Gather all lines in the entries below that include the word "para".

■ The records ■

———

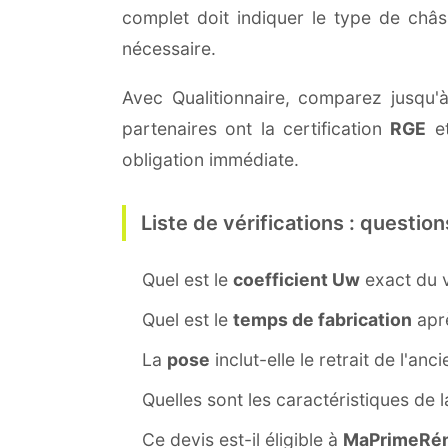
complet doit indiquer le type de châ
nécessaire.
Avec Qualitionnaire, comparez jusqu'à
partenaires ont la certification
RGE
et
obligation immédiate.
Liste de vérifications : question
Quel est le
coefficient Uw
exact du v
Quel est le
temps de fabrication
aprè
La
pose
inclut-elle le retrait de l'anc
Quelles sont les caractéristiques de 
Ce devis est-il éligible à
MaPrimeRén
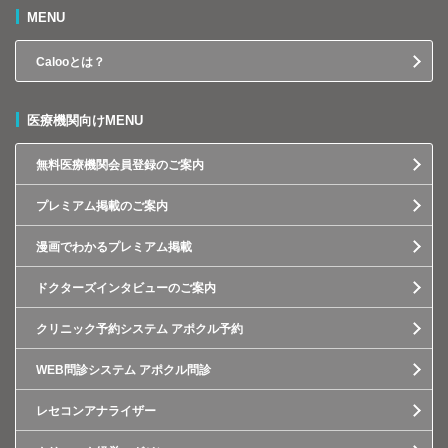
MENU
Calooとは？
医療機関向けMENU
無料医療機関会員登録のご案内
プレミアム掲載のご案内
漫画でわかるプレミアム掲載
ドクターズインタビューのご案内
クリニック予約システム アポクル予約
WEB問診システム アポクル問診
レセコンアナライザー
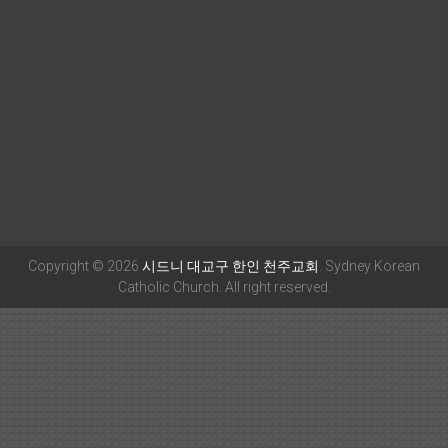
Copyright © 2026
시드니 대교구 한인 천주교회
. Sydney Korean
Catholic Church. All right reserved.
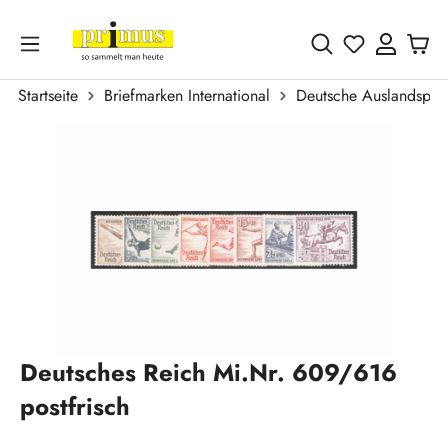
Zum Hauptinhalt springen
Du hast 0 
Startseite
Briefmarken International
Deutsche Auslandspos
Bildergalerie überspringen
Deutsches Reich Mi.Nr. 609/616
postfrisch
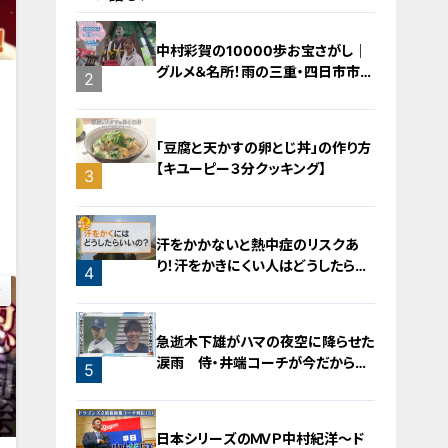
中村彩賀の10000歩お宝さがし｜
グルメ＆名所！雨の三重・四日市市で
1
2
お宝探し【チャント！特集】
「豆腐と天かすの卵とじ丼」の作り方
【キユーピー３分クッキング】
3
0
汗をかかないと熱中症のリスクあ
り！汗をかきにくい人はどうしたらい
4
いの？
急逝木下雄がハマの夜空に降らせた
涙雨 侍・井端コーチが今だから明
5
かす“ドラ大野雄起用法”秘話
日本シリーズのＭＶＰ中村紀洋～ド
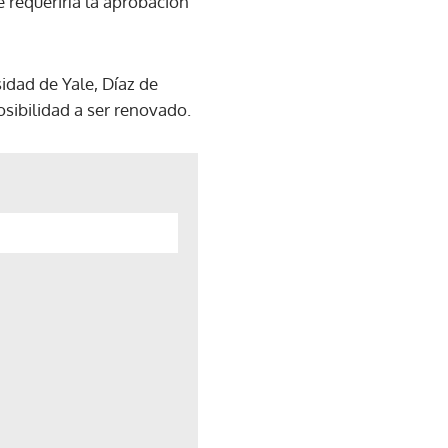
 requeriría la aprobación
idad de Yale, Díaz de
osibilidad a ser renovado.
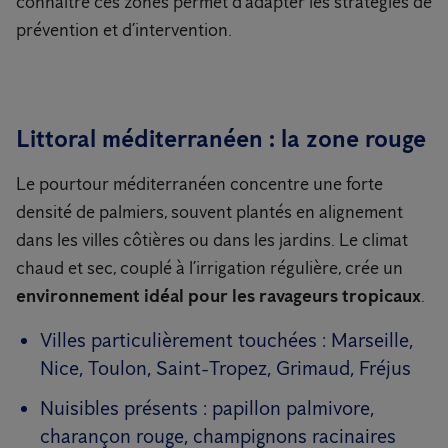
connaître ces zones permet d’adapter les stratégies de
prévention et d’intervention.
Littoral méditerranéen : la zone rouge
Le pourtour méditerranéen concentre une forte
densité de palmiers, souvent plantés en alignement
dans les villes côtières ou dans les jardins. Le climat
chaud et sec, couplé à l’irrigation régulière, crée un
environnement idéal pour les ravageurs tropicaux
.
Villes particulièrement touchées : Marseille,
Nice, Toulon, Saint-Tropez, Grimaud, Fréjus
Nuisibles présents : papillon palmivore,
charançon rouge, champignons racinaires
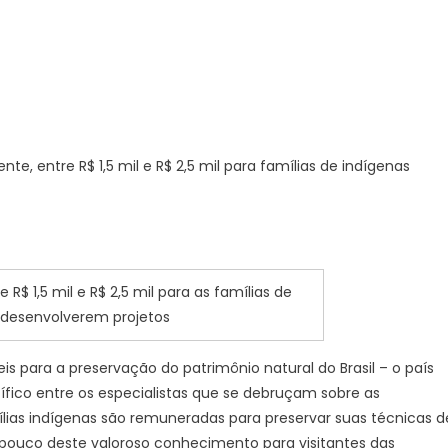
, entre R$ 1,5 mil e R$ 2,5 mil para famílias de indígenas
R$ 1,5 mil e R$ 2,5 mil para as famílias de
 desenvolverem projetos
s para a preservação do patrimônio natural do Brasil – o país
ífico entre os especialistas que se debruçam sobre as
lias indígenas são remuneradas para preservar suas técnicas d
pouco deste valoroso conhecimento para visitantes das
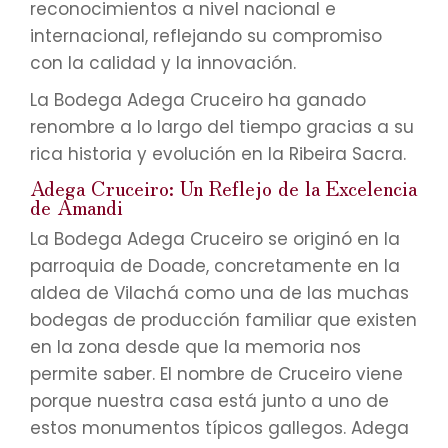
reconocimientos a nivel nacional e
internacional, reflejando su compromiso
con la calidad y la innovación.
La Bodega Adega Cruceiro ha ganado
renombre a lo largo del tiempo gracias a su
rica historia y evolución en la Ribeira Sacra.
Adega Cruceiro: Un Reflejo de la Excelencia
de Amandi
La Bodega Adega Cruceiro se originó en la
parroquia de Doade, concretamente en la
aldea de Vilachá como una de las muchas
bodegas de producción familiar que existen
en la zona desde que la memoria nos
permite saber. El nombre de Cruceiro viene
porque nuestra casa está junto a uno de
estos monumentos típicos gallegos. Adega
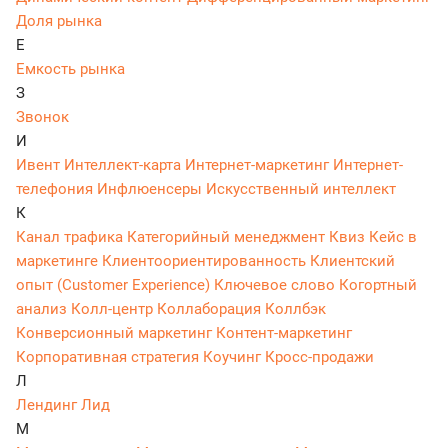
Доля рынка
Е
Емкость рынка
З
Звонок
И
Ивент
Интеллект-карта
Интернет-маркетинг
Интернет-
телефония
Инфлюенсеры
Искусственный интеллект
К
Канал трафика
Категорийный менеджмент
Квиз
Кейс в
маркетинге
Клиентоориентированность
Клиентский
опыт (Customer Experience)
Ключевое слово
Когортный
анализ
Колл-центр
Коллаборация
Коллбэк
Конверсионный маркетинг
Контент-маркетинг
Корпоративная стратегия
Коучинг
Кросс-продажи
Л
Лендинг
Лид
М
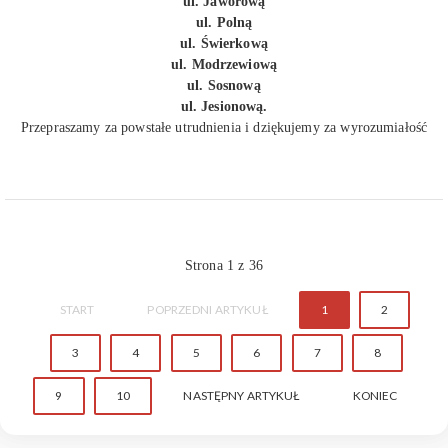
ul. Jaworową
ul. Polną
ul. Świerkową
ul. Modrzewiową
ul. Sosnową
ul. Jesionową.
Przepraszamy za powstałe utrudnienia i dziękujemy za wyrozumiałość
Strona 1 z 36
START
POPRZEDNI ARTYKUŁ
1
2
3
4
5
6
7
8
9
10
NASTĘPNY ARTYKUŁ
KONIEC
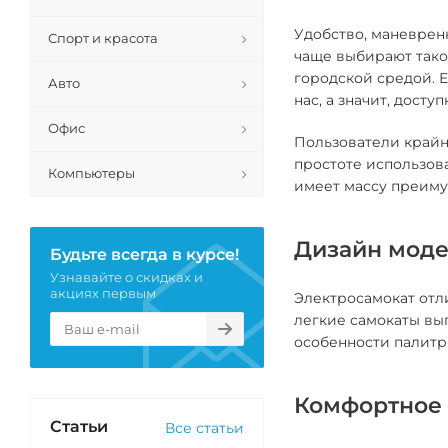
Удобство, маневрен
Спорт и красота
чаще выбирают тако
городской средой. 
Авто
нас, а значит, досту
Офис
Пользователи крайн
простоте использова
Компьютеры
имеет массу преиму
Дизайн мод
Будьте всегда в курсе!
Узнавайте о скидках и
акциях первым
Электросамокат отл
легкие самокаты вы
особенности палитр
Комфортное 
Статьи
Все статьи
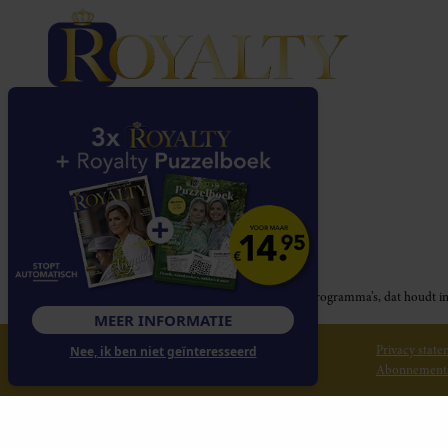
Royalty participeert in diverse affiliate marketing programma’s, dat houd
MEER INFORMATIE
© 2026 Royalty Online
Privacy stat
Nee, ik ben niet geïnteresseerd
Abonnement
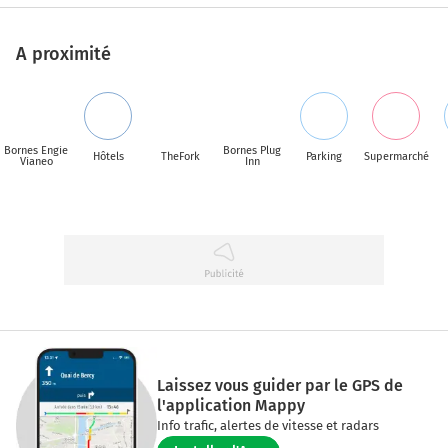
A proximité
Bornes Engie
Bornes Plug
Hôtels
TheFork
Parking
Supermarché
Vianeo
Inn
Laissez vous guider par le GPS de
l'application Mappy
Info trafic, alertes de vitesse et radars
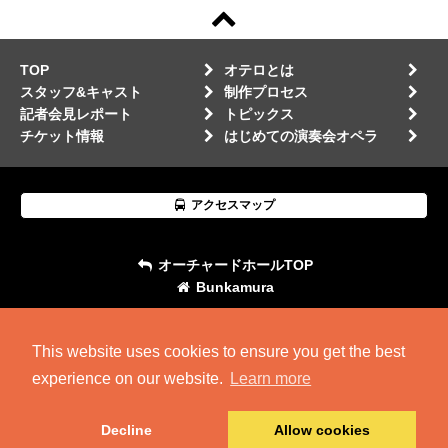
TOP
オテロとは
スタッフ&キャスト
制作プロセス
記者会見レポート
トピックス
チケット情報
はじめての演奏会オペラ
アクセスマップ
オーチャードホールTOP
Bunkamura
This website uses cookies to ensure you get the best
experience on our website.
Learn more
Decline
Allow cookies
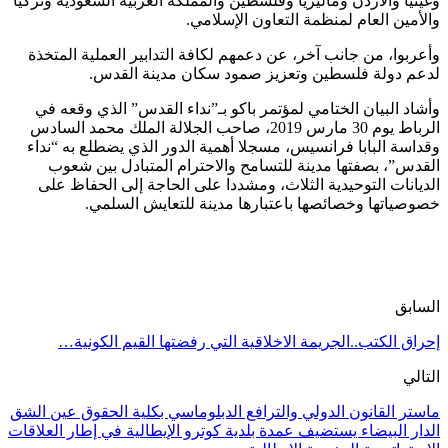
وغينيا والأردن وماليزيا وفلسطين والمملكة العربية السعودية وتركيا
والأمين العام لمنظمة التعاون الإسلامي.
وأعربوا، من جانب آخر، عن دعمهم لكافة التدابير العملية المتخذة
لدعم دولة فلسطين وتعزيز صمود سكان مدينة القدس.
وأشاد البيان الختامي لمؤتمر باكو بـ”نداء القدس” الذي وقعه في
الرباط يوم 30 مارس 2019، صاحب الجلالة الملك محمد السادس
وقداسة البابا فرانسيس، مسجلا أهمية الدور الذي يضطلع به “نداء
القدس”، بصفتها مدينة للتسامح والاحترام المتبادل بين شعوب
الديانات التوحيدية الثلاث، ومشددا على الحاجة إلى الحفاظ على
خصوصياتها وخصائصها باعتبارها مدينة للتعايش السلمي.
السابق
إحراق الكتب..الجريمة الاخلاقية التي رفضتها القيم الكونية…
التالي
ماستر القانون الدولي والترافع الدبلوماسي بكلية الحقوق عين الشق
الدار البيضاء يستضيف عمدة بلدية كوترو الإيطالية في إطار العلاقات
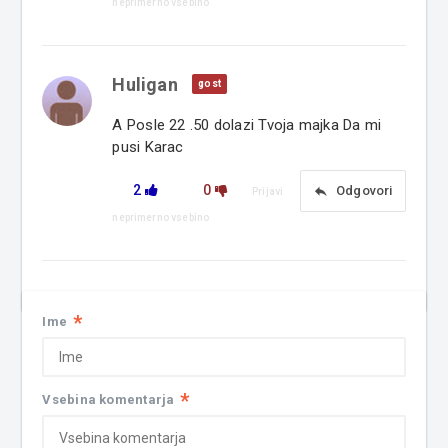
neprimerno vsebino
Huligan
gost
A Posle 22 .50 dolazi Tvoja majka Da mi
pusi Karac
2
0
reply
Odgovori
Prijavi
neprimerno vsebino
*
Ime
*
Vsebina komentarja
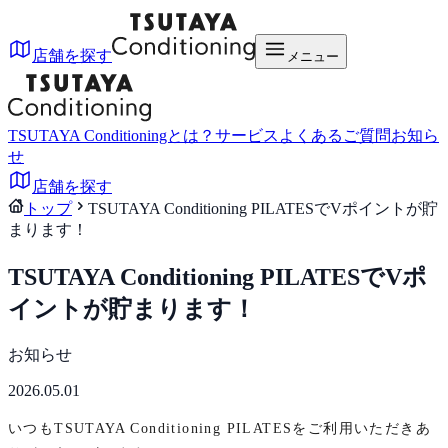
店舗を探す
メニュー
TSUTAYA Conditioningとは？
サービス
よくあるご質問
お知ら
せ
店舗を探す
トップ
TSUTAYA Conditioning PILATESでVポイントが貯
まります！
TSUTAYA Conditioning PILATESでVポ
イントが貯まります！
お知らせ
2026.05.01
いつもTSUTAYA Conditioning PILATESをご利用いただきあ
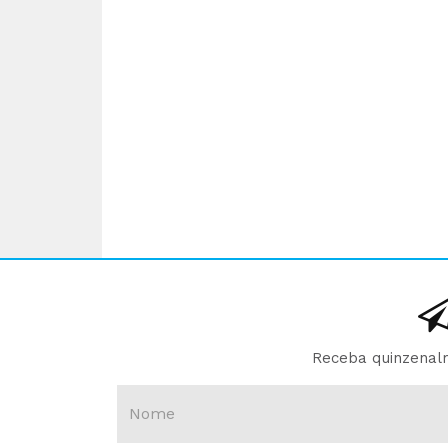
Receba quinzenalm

———

■ Answer below ■
, entre R$ 1,5 mil e R$ 2,5 mil para famílias de indígenas
R$ 1,5 mil e R$ 2,5 mil para as famílias de
s para a preservação do patrimônio natural do Brasil – o país
lias indígenas são remuneradas para preservar suas técnicas d
pouco deste valoroso conhecimento para visitantes das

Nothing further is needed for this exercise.